* Records for processing
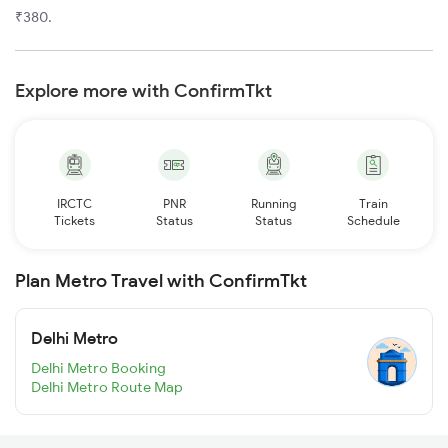
₹380.
Explore more with ConfirmTkt
IRCTC
PNR
Running
Train
Tickets
Status
Status
Schedule
Plan Metro Travel with ConfirmTkt
Delhi Metro
Delhi Metro Booking
Delhi Metro Route Map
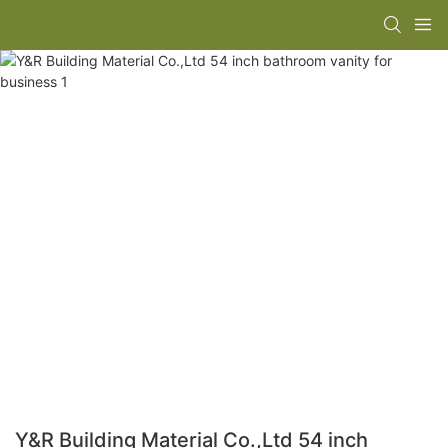
Y&R Building Material Co.,Ltd 54 inch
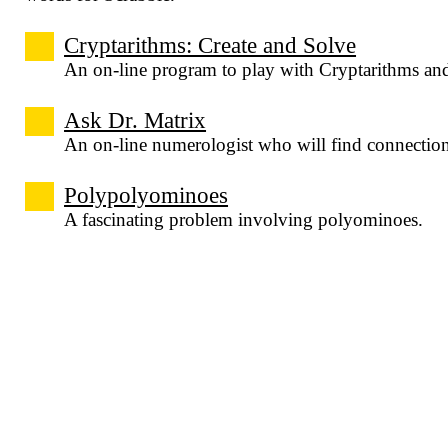
Cryptarithms: Create and Solve
An on-line program to play with Cryptarithms an
Ask Dr. Matrix
An on-line numerologist who will find connecti
Polypolyominoes
A fascinating problem involving polyominoes.
imaginary interviews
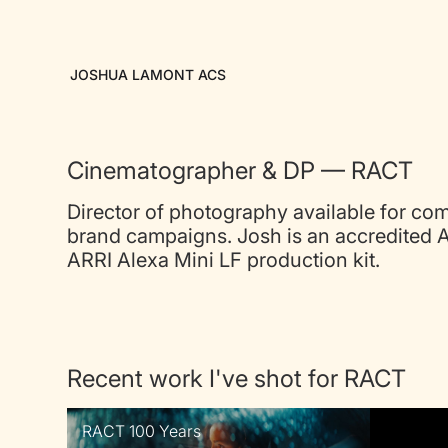
JOSHUA LAMONT ACS
Cinematographer & DP — RACT
Director of photography available for co
brand campaigns. Josh is an accredited 
ARRI Alexa Mini LF production kit.
Recent work I've shot for RACT
RACT 100 Years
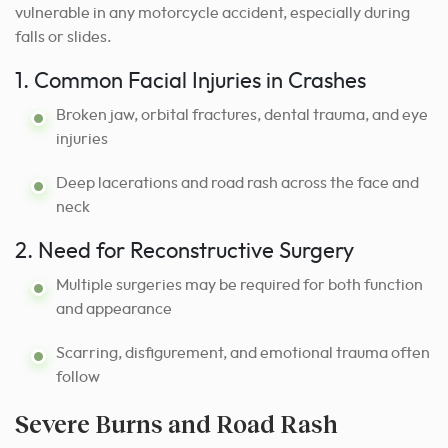
vulnerable in any motorcycle accident, especially during
falls or slides.
1. Common Facial Injuries in Crashes
Broken jaw, orbital fractures, dental trauma, and eye
injuries
Deep lacerations and road rash across the face and
neck
2. Need for Reconstructive Surgery
Multiple surgeries may be required for both function
and appearance
Scarring, disfigurement, and emotional trauma often
follow
Severe Burns and Road Rash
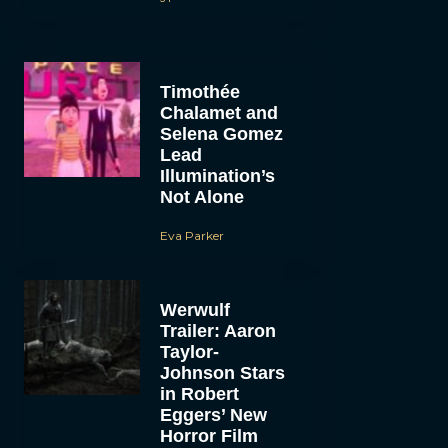
Timothée
Chalamet and
Selena Gomez
Lead
Illumination’s
Not Alone
Eva Parker
Werwulf
Trailer: Aaron
Taylor-
Johnson Stars
in Robert
Eggers’ New
Horror Film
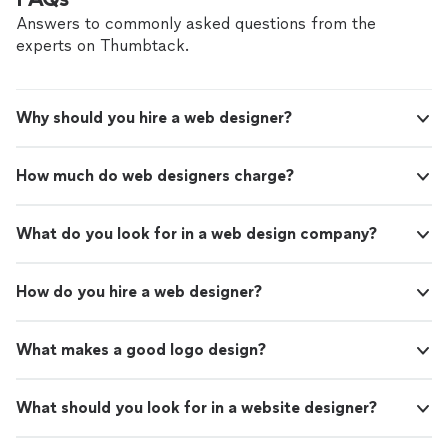
Answers to commonly asked questions from the
experts on Thumbtack.
Why should you hire a web designer?
How much do web designers charge?
What do you look for in a web design company?
How do you hire a web designer?
What makes a good logo design?
What should you look for in a website designer?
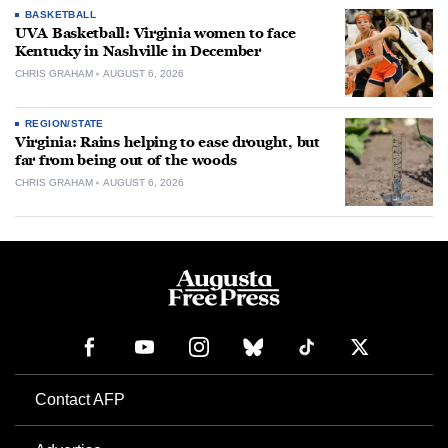
BASKETBALL
UVA Basketball: Virginia women to face
Kentucky in Nashville in December
CHRIS GRAHAM
AUGUST 6, 2026
REGION/STATE
Virginia: Rains helping to ease drought, but
far from being out of the woods
CHRIS GRAHAM
AUGUST 6, 2026
Contact AFP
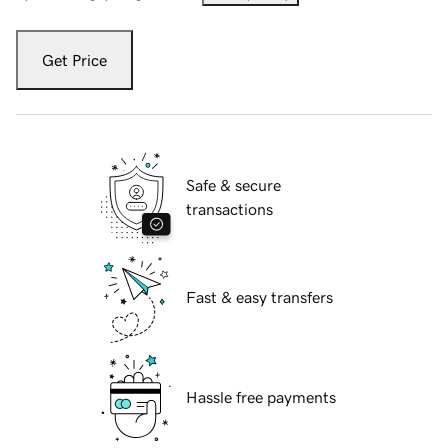
Get Price
Safe & secure
transactions
Fast & easy transfers
Hassle free payments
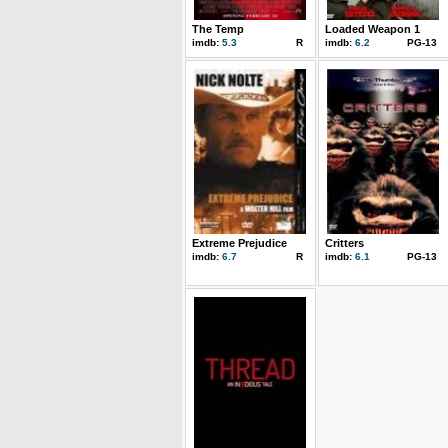
The Temp
Loaded Weapon 1
imdb:
5.3
R
imdb:
6.2
PG-13
Extreme Prejudice
Critters
imdb:
6.7
R
imdb:
6.1
PG-13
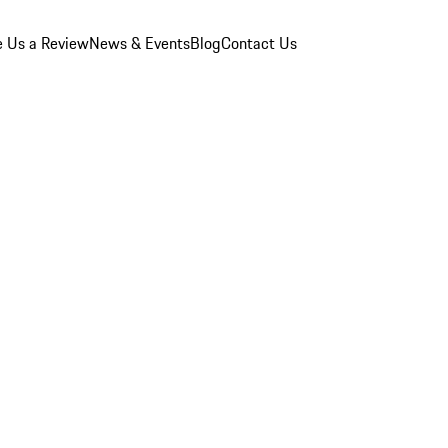
e Us a Review
News & Events
Blog
Contact Us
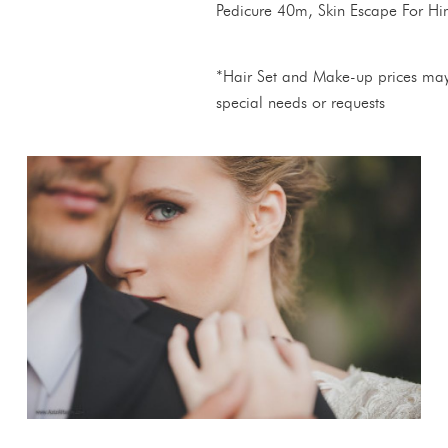
Pedicure 40m, Skin Escape For H
*Hair Set and Make-up prices may
special needs or requests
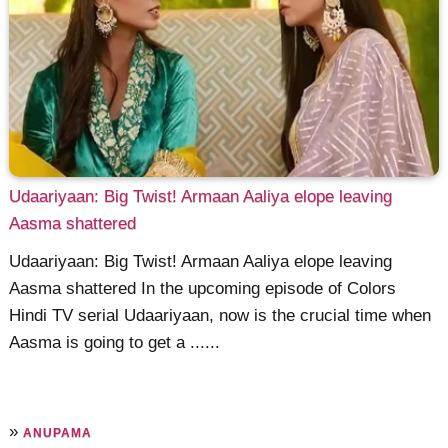
Udaariyaan: Big Twist! Armaan Aaliya elope leaving
Aasma shattered
Udaariyaan: Big Twist! Armaan Aaliya elope leaving
Aasma shattered In the upcoming episode of Colors
Hindi TV serial Udaariyaan, now is the crucial time when
Aasma is going to get a ......
»
ANUPAMA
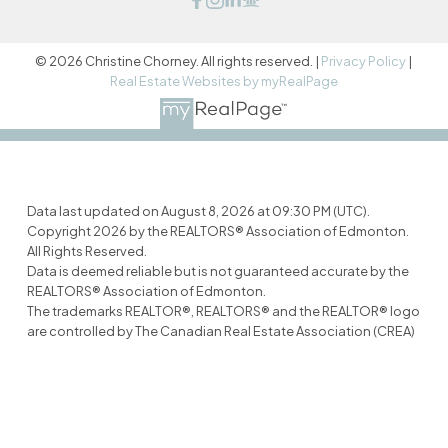
© 2026 Christine Chorney. All rights reserved. |
Privacy Policy
|
Real Estate Websites by myRealPage
Data last updated on August 8, 2026 at 09:30 PM (UTC).
Copyright 2026 by the REALTORS® Association of Edmonton.
All Rights Reserved.
Data is deemed reliable but is not guaranteed accurate by the
REALTORS® Association of Edmonton.
The trademarks REALTOR®, REALTORS® and the REALTOR® logo
are controlled by The Canadian Real Estate Association (CREA)
and identify real estate professionals who are members of
CREA. The trademarks MLS®, Multiple Listing Service® and the
associated logos are owned by CREA and identify the quality of
services provided by real estate professionals who are
members of CREA.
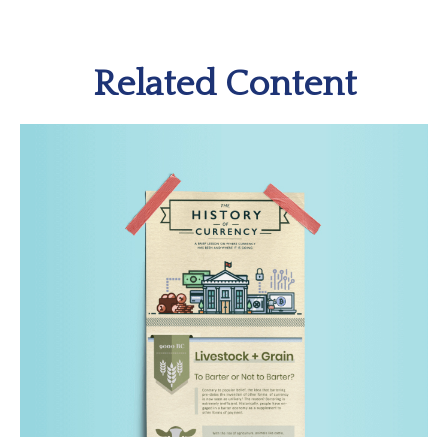
Related Content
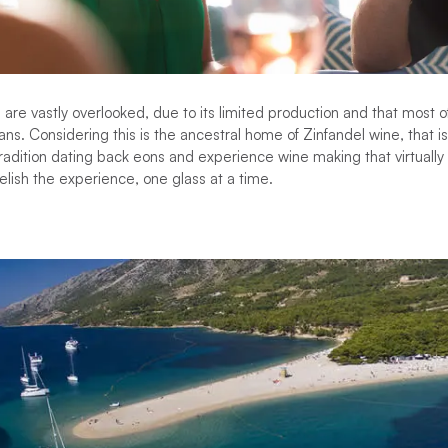
 are vastly overlooked, due to its limited production and that most o
s. Considering this is the ancestral home of Zinfandel wine, that is
radition dating back eons and experience wine making that virtually
elish the experience, one glass at a time.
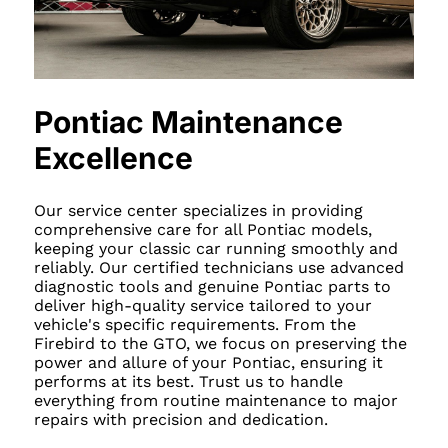
Pontiac Maintenance
Excellence
Our service center specializes in providing
comprehensive care for all Pontiac models,
keeping your classic car running smoothly and
reliably. Our certified technicians use advanced
diagnostic tools and genuine Pontiac parts to
deliver high-quality service tailored to your
vehicle's specific requirements. From the
Firebird to the GTO, we focus on preserving the
power and allure of your Pontiac, ensuring it
performs at its best. Trust us to handle
everything from routine maintenance to major
repairs with precision and dedication.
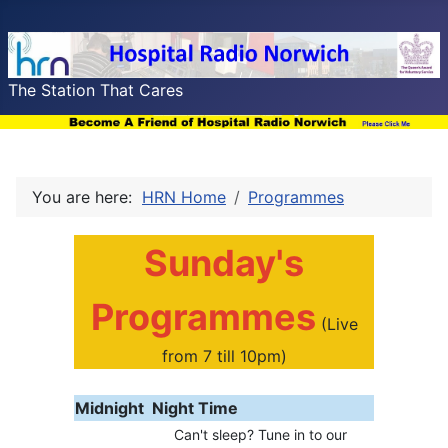
The Station That Cares
You are here:
HRN Home
Programmes
Sunday's
Programmes
(Live
from 7 till 10pm)
Midnight
Night Time
Can't sleep? Tune in to our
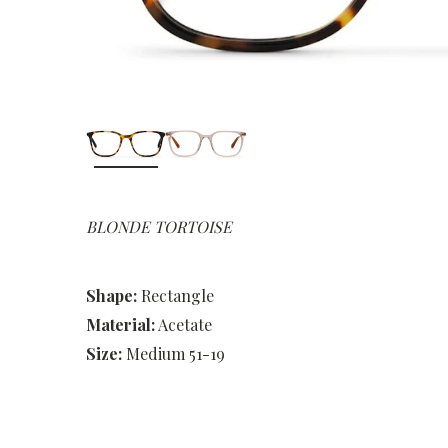
BLONDE TORTOISE
Shape:
Rectangle
Material:
Acetate
Size:
Medium 51-19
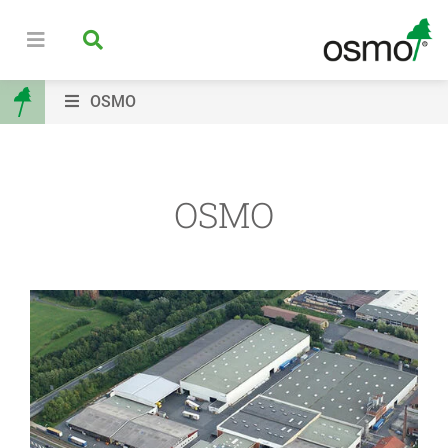
OSMO
OSMO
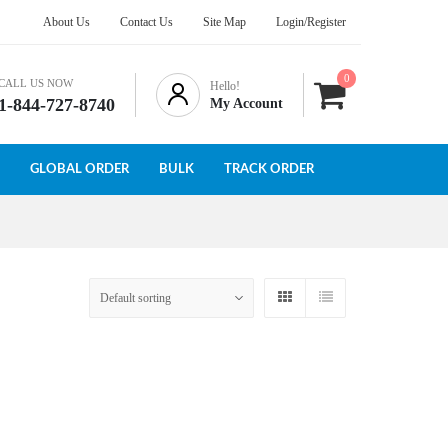
About Us
Contact Us
Site Map
Login/Register
0
CALL US NOW
Hello!
1-844-727-8740
My Account
GLOBAL ORDER
BULK
TRACK ORDER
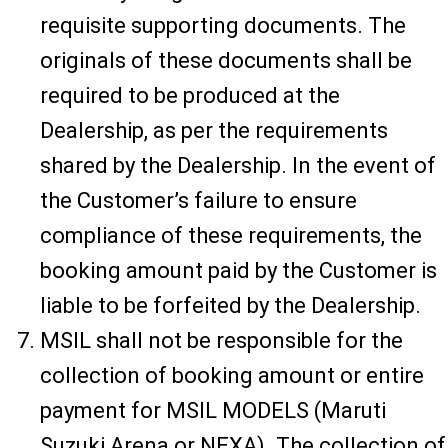
requisite supporting documents. The
originals of these documents shall be
required to be produced at the
Dealership, as per the requirements
shared by the Dealership. In the event of
the Customer’s failure to ensure
compliance of these requirements, the
booking amount paid by the Customer is
liable to be forfeited by the Dealership.
MSIL shall not be responsible for the
collection of booking amount or entire
payment for MSIL MODELS (Maruti
Suzuki Arena or NEXA). The collection of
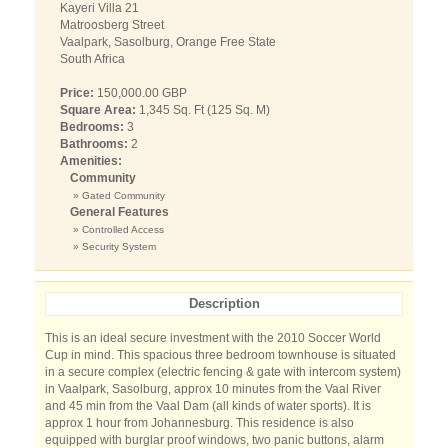
Kayeri Villa 21
Matroosberg Street
Vaalpark, Sasolburg, Orange Free State
South Africa
Price:
150,000.00 GBP
Square Area:
1,345 Sq. Ft (125 Sq. M)
Bedrooms:
3
Bathrooms:
2
Amenities:
Community
» Gated Community
General Features
» Controlled Access
» Security System
Description
This is an ideal secure investment with the 2010 Soccer World
Cup in mind. This spacious three bedroom townhouse is situated
in a secure complex (electric fencing & gate with intercom system)
in Vaalpark, Sasolburg, approx 10 minutes from the Vaal River
and 45 min from the Vaal Dam (all kinds of water sports). It is
approx 1 hour from Johannesburg. This residence is also
equipped with burglar proof windows, two panic buttons, alarm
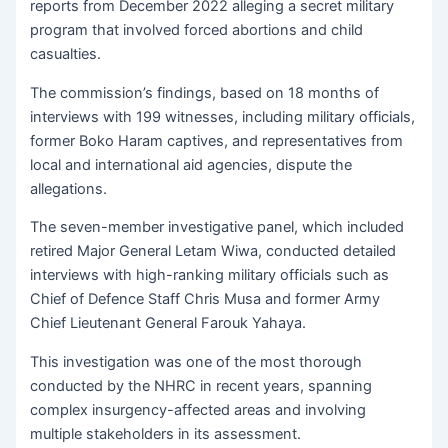
reports from December 2022 alleging a secret military
program that involved forced abortions and child
casualties.
The commission’s findings, based on 18 months of
interviews with 199 witnesses, including military officials,
former Boko Haram captives, and representatives from
local and international aid agencies, dispute the
allegations.
The seven-member investigative panel, which included
retired Major General Letam Wiwa, conducted detailed
interviews with high-ranking military officials such as
Chief of Defence Staff Chris Musa and former Army
Chief Lieutenant General Farouk Yahaya.
This investigation was one of the most thorough
conducted by the NHRC in recent years, spanning
complex insurgency-affected areas and involving
multiple stakeholders in its assessment.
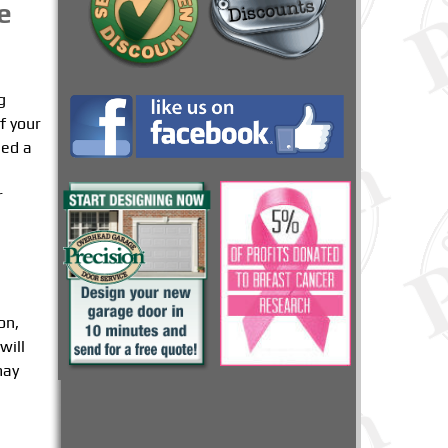
e
g
f your
eed a
r
on,
will
may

* What this task involves
Without the pictures, copy all of the entries exactly as they appear.

* Result of the exercise
₹380.
Explore more with ConfirmTkt
IRCTC
PNR
Running
Train
Tickets
Status
Status
Schedule
Plan Metro Travel with ConfirmTkt
Delhi Metro
Delhi Metro Booking
Delhi Metro Route Map
Y&R Building Material Co.,Ltd 54 inch
Cryptarithms: Create and Solve
An on-line program to play with Cryptarithms an
Ask Dr. Matrix
An on-line numerologist who will find connecti
Polypolyominoes
A fascinating problem involving polyominoes.
imaginary interviews
JOSHUA LAMONT ACS
Cinematographer & DP — RACT
Director of photography available for co
brand campaigns. Josh is an accredited 
ARRI Alexa Mini LF production kit.
Recent work I've shot for RACT
RACT 100 Years
vulnerable in any motorcycle accident, especially during
falls or slides.
1. Common Facial Injuries in Crashes
Broken jaw, orbital fractures, dental trauma, and eye
injuries
Deep lacerations and road rash across the face and
neck
2. Need for Reconstructive Surgery
Multiple surgeries may be required for both function
and appearance
Scarring, disfigurement, and emotional trauma often
follow
Severe Burns and Road Rash
Timothée
Chalamet and
Selena Gomez
Lead
Illumination’s
Not Alone
Eva Parker
Werwulf
Trailer: Aaron
Taylor-
Johnson Stars
in Robert
Eggers’ New
Horror Film
Answers to commonly asked questions from the
experts on Thumbtack.
Why should you hire a web designer?
How much do web designers charge?
What do you look for in a web design company?
How do you hire a web designer?
What makes a good logo design?
What should you look for in a website designer?
BASKETBALL
UVA Basketball: Virginia women to face
Kentucky in Nashville in December
CHRIS GRAHAM
AUGUST 6, 2026
REGION/STATE
Virginia: Rains helping to ease drought, but
far from being out of the woods
CHRIS GRAHAM
AUGUST 6, 2026
Contact AFP
Get Price
Safe & secure
transactions
Fast & easy transfers
Hassle free payments
The Temp
Loaded Weapon 1
imdb:
5.3
R
imdb:
6.2
PG-13
Extreme Prejudice
Critters
imdb:
6.7
R
imdb:
6.1
PG-13
e Us a Review
News & Events
Blog
Contact Us
Pedicure 40m, Skin Escape For H
*Hair Set and Make-up prices may
special needs or requests
Udaariyaan: Big Twist! Armaan Aaliya elope leaving
Aasma shattered
Udaariyaan: Big Twist! Armaan Aaliya elope leaving
Aasma shattered In the upcoming episode of Colors
Hindi TV serial Udaariyaan, now is the crucial time when
Aasma is going to get a ......
»
ANUPAMA
© 2026 Christine Chorney. All rights reserved. |
Privacy Policy
|
Real Estate Websites by myRealPage
Data last updated on August 8, 2026 at 09:30 PM (UTC).
Copyright 2026 by the REALTORS® Association of Edmonton.
All Rights Reserved.
Data is deemed reliable but is not guaranteed accurate by the
REALTORS® Association of Edmonton.
The trademarks REALTOR®, REALTORS® and the REALTOR® logo
are controlled by The Canadian Real Estate Association (CREA)
and identify real estate professionals who are members of
CREA. The trademarks MLS®, Multiple Listing Service® and the
associated logos are owned by CREA and identify the quality of
services provided by real estate professionals who are
members of CREA.
Related Content
 are vastly overlooked, due to its limited production and that most o
s. Considering this is the ancestral home of Zinfandel wine, that is
radition dating back eons and experience wine making that virtually
elish the experience, one glass at a time.
Pontiac Maintenance
Excellence
Our service center specializes in providing
comprehensive care for all Pontiac models,
keeping your classic car running smoothly and
reliably. Our certified technicians use advanced
diagnostic tools and genuine Pontiac parts to
deliver high-quality service tailored to your
vehicle's specific requirements. From the
Firebird to the GTO, we focus on preserving the
power and allure of your Pontiac, ensuring it
performs at its best. Trust us to handle
everything from routine maintenance to major
repairs with precision and dedication.
The Station That Cares
You are here:
HRN Home
Programmes
Sunday's
Programmes
(Live
from 7 till 10pm)
Midnight
Night Time
Can't sleep? Tune in to our
BLONDE TORTOISE
Shape:
Rectangle
Material:
Acetate
Size:
Medium 51-19
OSMO
OSMO
About Us
Contact Us
Site Map
Login/Register
0
CALL US NOW
Hello!
1-844-727-8740
My Account
GLOBAL ORDER
BULK
TRACK ORDER
requisite supporting documents. The
originals of these documents shall be
required to be produced at the
Dealership, as per the requirements
shared by the Dealership. In the event of
the Customer’s failure to ensure
compliance of these requirements, the
booking amount paid by the Customer is
liable to be forfeited by the Dealership.
MSIL shall not be responsible for the
collection of booking amount or entire
payment for MSIL MODELS (Maruti
Suzuki Arena or NEXA). The collection of
Kayeri Villa 21
Matroosberg Street
Vaalpark, Sasolburg, Orange Free State
South Africa
Price:
150,000.00 GBP
Square Area:
1,345 Sq. Ft (125 Sq. M)
Bedrooms:
3
Bathrooms:
2
Amenities:
Community
» Gated Community
General Features
» Controlled Access
» Security System
Description
This is an ideal secure investment with the 2010 Soccer World
Cup in mind. This spacious three bedroom townhouse is situated
in a secure complex (electric fencing & gate with intercom system)
in Vaalpark, Sasolburg, approx 10 minutes from the Vaal River
and 45 min from the Vaal Dam (all kinds of water sports). It is
approx 1 hour from Johannesburg. This residence is also
equipped with burglar proof windows, two panic buttons, alarm
reports from December 2022 alleging a secret military
program that involved forced abortions and child
casualties.
The commission’s findings, based on 18 months of
interviews with 199 witnesses, including military officials,
former Boko Haram captives, and representatives from
local and international aid agencies, dispute the
allegations.
The seven-member investigative panel, which included
retired Major General Letam Wiwa, conducted detailed
interviews with high-ranking military officials such as
Chief of Defence Staff Chris Musa and former Army
Chief Lieutenant General Farouk Yahaya.
This investigation was one of the most thorough
conducted by the NHRC in recent years, spanning
complex insurgency-affected areas and involving
multiple stakeholders in its assessment.
e
g
f your
eed a
r
on,
will
may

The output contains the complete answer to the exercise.